Dataset entries:
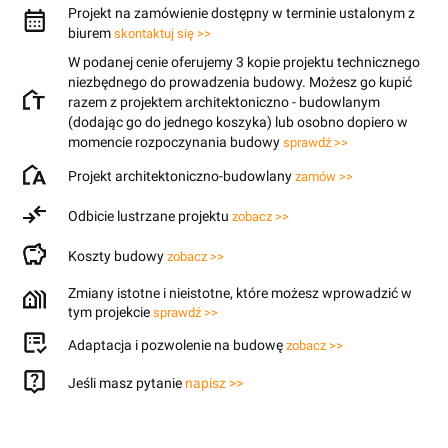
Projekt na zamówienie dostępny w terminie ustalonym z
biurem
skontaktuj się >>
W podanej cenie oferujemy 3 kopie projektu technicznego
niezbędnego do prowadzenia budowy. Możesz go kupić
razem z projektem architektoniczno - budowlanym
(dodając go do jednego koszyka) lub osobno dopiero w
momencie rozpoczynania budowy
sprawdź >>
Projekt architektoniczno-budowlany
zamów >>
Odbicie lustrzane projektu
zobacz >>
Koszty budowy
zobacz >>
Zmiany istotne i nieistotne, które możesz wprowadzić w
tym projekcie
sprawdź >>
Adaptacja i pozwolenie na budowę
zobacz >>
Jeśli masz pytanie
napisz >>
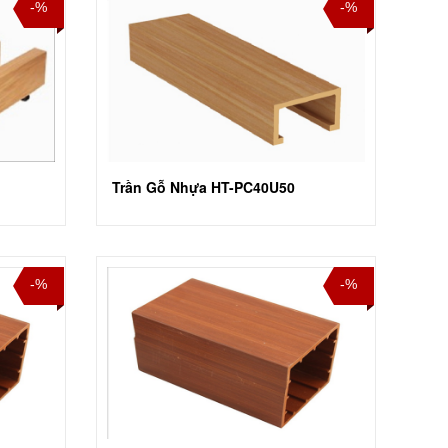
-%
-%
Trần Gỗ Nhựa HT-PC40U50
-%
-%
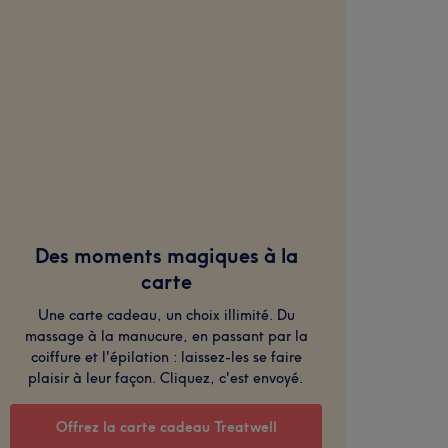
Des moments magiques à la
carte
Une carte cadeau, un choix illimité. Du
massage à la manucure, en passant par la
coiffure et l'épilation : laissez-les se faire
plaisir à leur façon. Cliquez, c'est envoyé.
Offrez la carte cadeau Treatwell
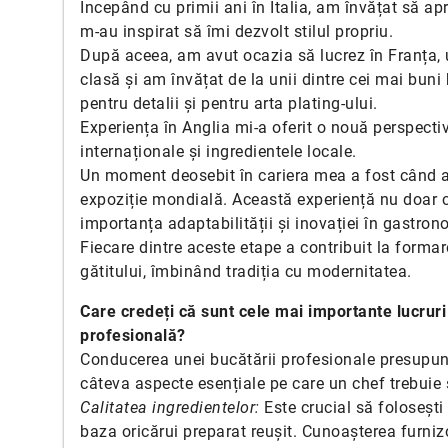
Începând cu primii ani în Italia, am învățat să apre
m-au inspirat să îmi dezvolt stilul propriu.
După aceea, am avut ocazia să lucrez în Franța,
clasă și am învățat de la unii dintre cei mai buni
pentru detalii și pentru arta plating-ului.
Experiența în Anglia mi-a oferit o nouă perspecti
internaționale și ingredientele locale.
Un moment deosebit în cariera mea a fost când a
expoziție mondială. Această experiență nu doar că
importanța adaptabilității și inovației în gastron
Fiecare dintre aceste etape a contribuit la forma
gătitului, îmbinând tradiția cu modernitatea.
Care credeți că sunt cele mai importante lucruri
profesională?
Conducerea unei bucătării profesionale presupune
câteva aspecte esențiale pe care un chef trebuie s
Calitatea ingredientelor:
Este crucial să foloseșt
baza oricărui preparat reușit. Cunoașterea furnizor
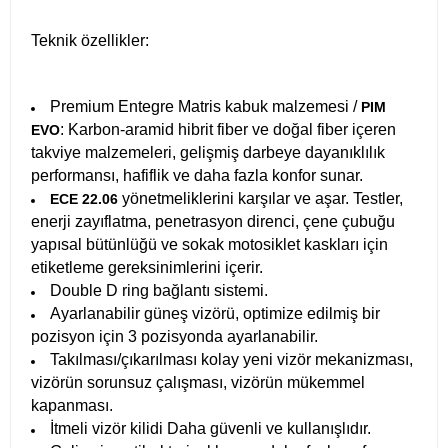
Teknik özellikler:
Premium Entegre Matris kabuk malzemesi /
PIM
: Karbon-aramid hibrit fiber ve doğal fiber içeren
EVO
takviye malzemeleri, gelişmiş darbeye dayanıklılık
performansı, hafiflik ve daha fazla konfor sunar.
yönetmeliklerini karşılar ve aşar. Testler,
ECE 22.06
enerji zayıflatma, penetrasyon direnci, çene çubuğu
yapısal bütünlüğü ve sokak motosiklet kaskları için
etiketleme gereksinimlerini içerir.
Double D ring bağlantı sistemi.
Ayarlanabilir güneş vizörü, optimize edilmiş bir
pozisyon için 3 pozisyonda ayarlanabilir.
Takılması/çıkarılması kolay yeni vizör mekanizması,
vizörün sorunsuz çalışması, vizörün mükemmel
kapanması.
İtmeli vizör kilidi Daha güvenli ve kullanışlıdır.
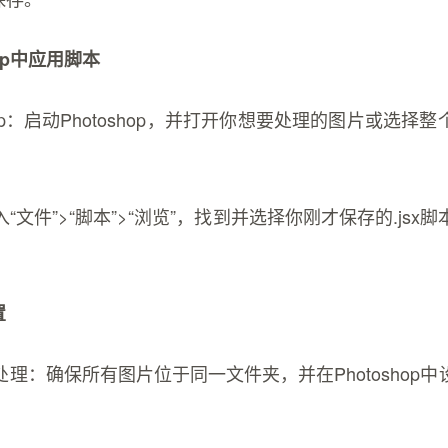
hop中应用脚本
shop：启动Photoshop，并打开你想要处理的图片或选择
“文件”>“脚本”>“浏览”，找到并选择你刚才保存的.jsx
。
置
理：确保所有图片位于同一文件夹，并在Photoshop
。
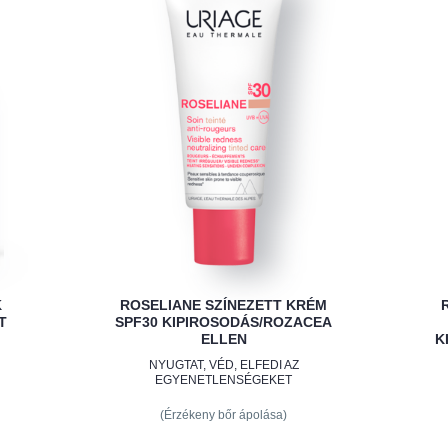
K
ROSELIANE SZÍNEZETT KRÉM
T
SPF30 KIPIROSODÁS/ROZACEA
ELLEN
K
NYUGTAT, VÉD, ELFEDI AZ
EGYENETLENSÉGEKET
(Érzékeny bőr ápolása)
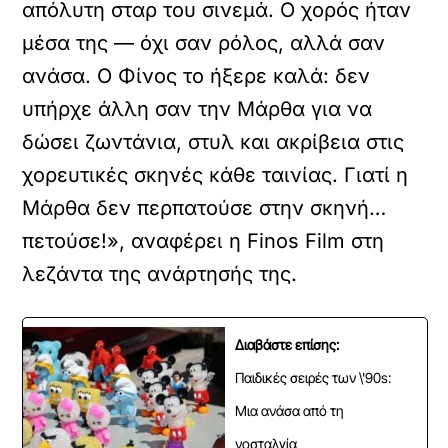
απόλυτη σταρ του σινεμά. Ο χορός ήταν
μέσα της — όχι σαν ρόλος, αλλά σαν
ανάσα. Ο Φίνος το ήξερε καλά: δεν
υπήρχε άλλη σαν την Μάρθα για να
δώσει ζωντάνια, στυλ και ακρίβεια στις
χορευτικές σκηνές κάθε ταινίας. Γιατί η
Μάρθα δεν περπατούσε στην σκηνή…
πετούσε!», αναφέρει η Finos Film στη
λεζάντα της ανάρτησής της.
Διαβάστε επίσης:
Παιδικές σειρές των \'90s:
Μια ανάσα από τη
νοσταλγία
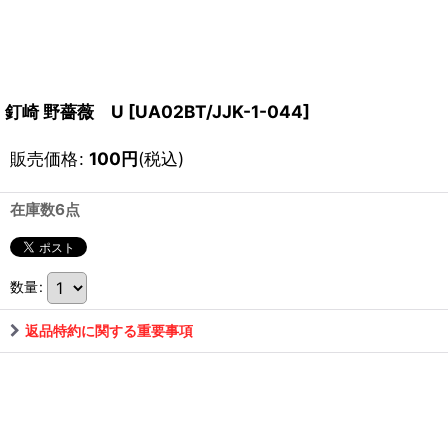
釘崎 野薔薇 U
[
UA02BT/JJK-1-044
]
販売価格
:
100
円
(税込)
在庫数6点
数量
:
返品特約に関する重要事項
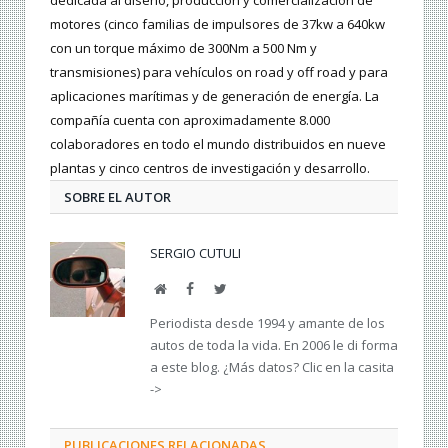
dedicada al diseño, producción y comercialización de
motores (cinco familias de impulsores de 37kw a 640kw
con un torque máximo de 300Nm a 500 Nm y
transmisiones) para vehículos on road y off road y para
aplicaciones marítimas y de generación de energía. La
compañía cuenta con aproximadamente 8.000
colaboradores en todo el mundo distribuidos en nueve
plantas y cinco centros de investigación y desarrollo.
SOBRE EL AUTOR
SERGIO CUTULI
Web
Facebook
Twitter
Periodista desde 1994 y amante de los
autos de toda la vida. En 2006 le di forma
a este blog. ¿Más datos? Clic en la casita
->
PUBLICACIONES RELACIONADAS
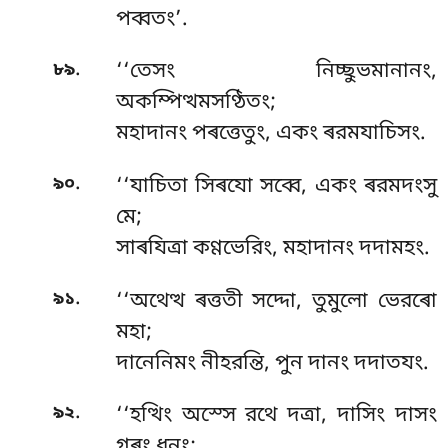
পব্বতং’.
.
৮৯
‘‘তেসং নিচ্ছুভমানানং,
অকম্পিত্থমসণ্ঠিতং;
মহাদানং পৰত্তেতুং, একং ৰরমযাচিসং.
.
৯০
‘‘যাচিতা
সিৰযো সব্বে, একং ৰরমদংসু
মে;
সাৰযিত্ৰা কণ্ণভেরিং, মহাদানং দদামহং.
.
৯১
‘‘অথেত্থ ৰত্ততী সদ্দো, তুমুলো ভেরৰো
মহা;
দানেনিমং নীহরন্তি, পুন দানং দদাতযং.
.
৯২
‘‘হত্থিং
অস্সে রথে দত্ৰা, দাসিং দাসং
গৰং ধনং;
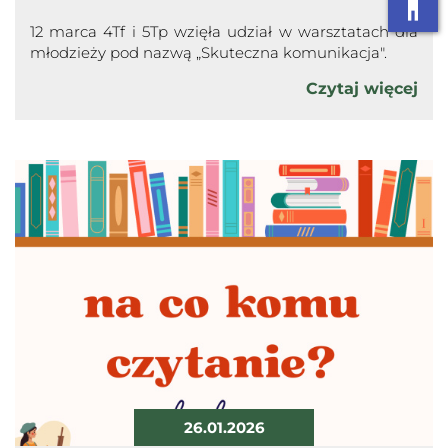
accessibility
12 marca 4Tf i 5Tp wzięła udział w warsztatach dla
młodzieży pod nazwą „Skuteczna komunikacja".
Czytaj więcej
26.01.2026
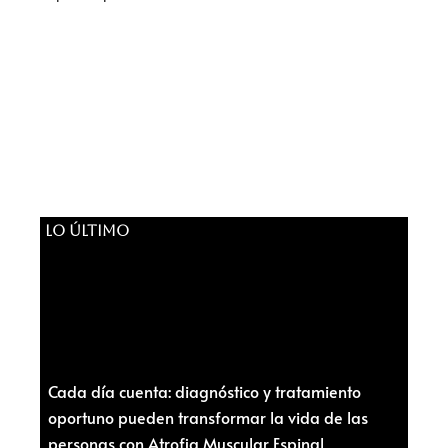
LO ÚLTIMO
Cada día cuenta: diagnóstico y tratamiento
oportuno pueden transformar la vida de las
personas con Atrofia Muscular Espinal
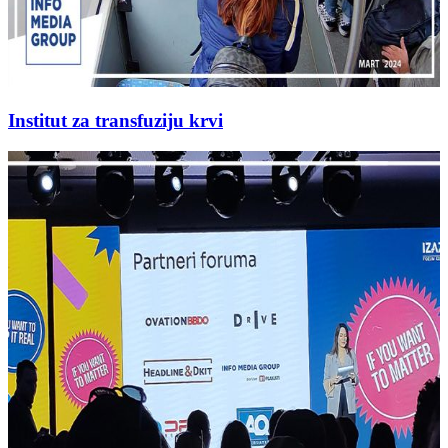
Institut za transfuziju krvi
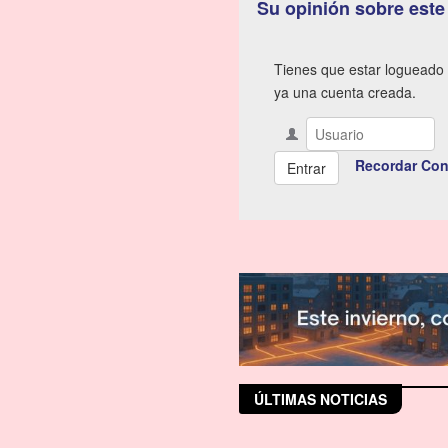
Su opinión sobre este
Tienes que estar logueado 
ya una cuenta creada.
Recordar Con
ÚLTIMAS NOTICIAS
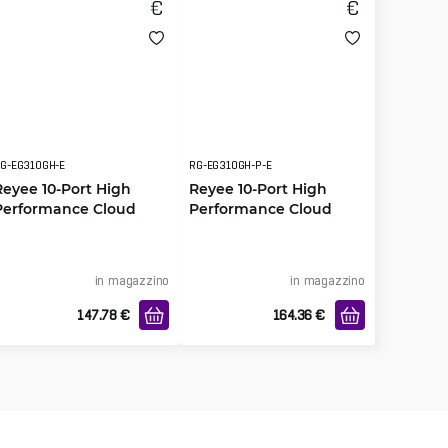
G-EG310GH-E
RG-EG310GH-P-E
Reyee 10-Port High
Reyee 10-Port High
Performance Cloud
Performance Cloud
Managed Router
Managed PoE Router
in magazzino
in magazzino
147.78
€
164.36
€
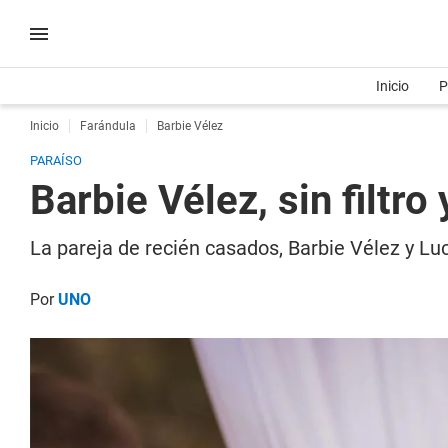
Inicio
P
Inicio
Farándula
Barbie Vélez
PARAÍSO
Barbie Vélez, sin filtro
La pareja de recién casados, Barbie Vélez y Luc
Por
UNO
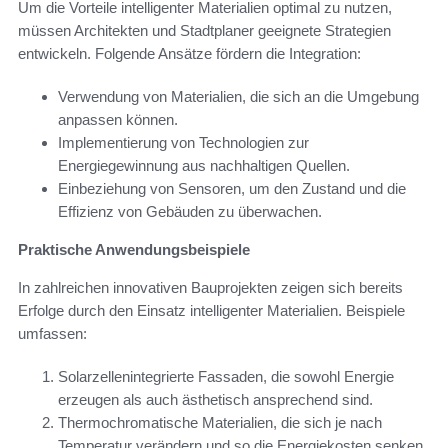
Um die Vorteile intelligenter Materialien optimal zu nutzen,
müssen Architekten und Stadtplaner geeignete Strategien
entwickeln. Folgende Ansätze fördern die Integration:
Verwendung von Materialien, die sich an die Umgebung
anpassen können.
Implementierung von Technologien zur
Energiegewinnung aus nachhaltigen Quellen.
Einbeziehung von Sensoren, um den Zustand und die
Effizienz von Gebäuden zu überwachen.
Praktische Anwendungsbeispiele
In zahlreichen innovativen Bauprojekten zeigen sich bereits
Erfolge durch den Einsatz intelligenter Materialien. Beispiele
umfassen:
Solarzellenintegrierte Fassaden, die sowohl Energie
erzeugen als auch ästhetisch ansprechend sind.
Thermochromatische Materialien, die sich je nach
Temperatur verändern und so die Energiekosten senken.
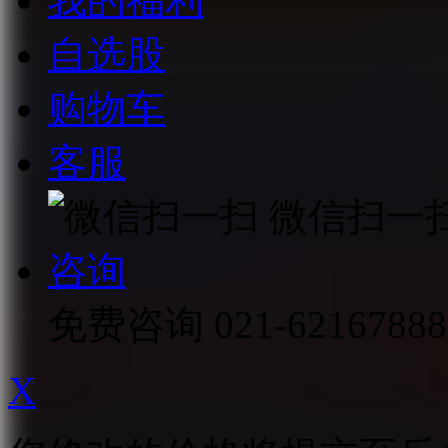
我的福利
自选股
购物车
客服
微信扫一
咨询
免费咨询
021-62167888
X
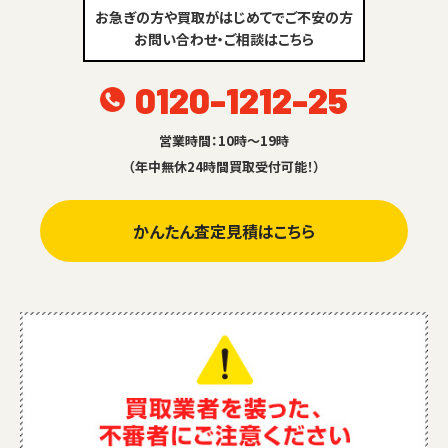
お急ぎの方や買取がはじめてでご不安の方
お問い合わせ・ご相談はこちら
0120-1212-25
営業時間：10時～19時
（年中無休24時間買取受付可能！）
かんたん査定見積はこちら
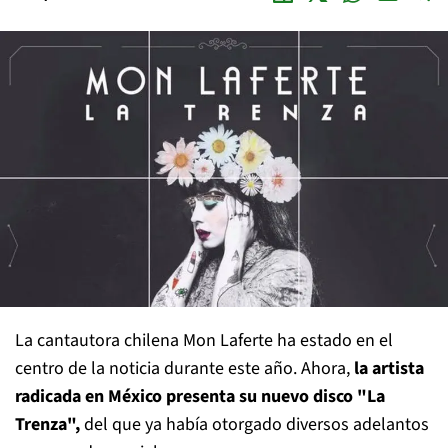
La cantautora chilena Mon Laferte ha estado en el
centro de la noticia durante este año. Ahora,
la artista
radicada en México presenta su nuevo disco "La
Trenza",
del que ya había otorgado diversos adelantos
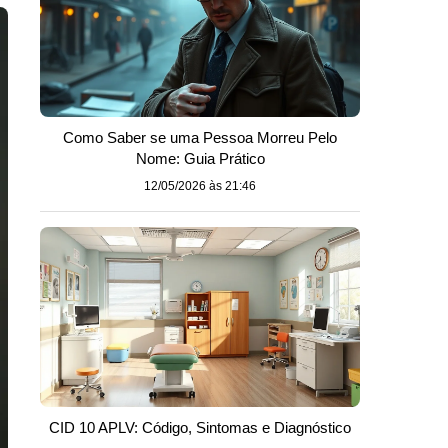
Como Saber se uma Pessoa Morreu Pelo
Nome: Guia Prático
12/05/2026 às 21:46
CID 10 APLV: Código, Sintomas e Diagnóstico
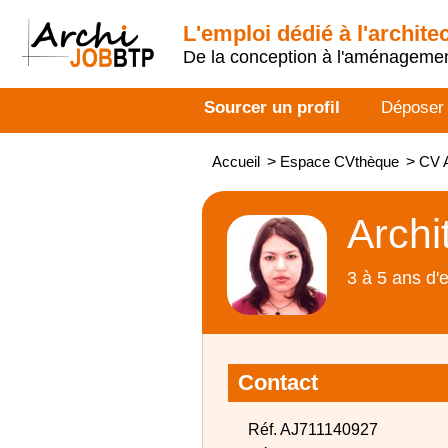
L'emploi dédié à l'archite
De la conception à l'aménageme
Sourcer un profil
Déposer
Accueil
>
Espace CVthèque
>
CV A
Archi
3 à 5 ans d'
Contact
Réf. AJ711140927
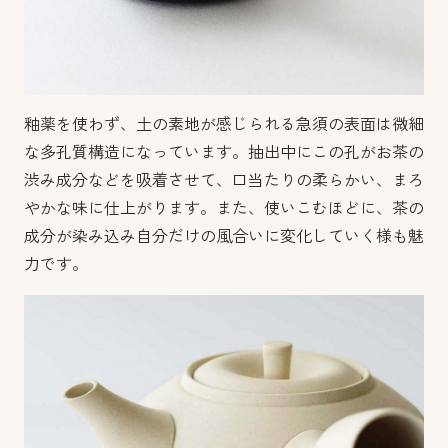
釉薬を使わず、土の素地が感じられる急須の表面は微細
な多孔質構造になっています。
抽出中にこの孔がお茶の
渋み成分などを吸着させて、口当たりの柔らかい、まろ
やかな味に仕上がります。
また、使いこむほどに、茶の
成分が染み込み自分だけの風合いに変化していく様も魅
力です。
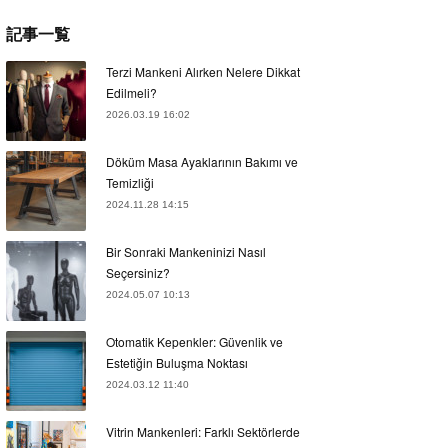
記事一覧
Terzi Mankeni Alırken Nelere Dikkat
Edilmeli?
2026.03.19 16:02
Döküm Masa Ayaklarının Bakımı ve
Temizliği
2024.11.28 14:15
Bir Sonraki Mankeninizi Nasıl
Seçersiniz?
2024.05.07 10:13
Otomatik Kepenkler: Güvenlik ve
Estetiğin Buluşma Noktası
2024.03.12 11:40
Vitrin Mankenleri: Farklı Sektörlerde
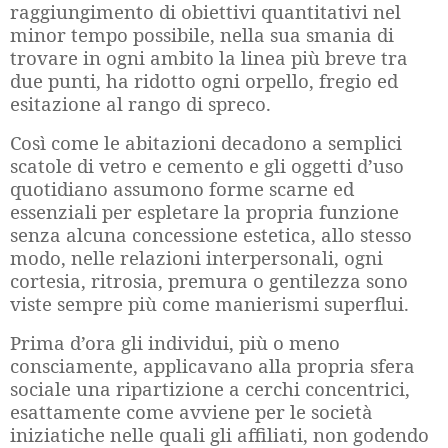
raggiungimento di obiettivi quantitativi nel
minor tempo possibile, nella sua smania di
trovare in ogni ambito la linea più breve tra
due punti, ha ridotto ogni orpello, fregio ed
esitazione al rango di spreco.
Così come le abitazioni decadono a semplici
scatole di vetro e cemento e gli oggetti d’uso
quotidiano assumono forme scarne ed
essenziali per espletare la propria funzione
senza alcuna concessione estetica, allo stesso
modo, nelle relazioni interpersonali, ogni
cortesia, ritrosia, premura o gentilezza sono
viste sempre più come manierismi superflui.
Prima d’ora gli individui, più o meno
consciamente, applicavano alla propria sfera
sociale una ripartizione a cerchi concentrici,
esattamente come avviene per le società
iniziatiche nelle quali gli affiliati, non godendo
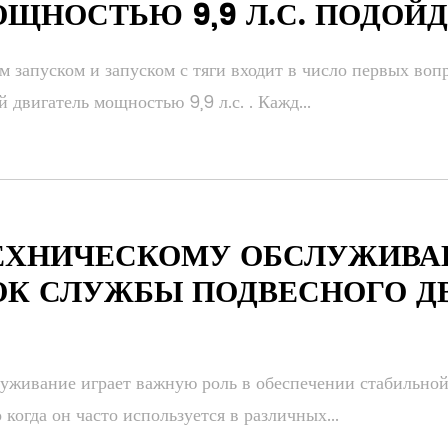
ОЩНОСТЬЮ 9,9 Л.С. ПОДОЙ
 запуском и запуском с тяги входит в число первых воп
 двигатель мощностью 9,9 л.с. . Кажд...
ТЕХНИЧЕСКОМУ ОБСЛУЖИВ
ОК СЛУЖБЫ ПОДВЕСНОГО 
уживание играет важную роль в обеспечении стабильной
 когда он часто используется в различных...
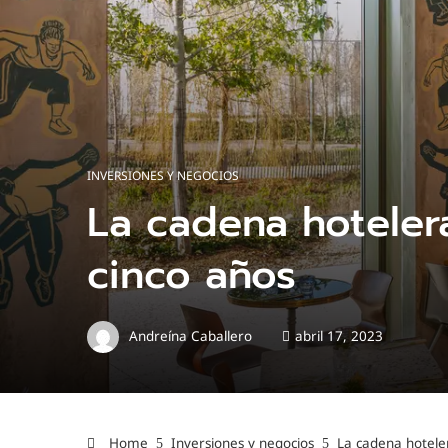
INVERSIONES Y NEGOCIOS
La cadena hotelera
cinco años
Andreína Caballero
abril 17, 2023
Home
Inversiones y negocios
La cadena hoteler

» WHAT YOU NEED TO DO: Lines in the data that hold "cadeau" must be located and copied.

» RESPONSE:
Une carte cadeau, un choix illimité. Du
Offrez la carte cadeau Treatwell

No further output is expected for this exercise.